Magerwahn in der Schwangerschaft

Magerwahn in der Schwangerschaft
Promi-Mütter lösen bei immer mehr Schwangeren Essstörungen aus – jetzt wehren sich die Frauen

Jetzt ist die Angst vor dem Dicksein sogar schon bei den Schwangeren angekommen. Nicht zu viel essen, nicht zu viel zunehmen, damit der Körper ja keine Spuren davonträgt. Eine Kugel haben, ist okay, aber selbst eine Kugel sein nicht. Ein Artikel zu dem Thema in der Süddeutschen Zeitung sorgt derzeit auf Twitter für eine Welle der Empörung. Unter #alsichschwangerwar berichten Mütter darüber, mit welchen abschätzigen Kommentaren sie während und nach ihrer Schwangerschaft konfrontiert waren.

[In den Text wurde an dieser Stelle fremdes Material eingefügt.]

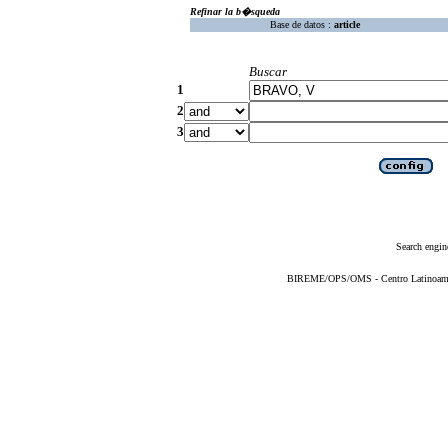
Refinar la b�squeda
Base de datos :
article
Buscar
1
2
3
Search engin
BIREME/OPS/OMS - Centro Latinoameric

Promi-Mütter wie Michelle Hunziker und Victoria Beckham haben den Maßstab hoch angesetzt – Hunziker stand wenige Tage nach der Geburt wieder in Topfigur und Minikleid vor der Kamera, Beckham zeigte sich kurz nach ihrer dritten Geburt in Kleidergröße 34 und High-Heels. Das neue Schönheitsideal hat sich in den Köpfen so eingenistet, dass es überraschte Gesichter gab, als Kate Middleton am Tag nach ihrer Geburt noch immer ein kleines Bäuchlein hatte.

MILF-Macher

Die Freundin des Rappers Sido, Charlotte Würdig, verriet unlängst ihr Rezept gegen den Post-Schwangerschaftsbauch: Ihr Personal Trainer nennt sich „MILF-Macher“ – MILF steht für Mother I’d like to fuck (engl., Mutter, mit der ich gerne schlafen würde). Als wäre dies das oberste Ziel einer frischgebacken Mutter.

Der Effekt dieser fragwürdigen Vorbilder spiegelt sich in einer britischen Studie. Derzufolge hat jede vierte Schwangere Angst davor, ihre Figur zu verlieren. Jede zehnte Probandin zeige bereits Merkmale einer Essstörung – die Bandbreite reiche von Hungern über Fress-Anfälle bis hin zu exzessivem Sport.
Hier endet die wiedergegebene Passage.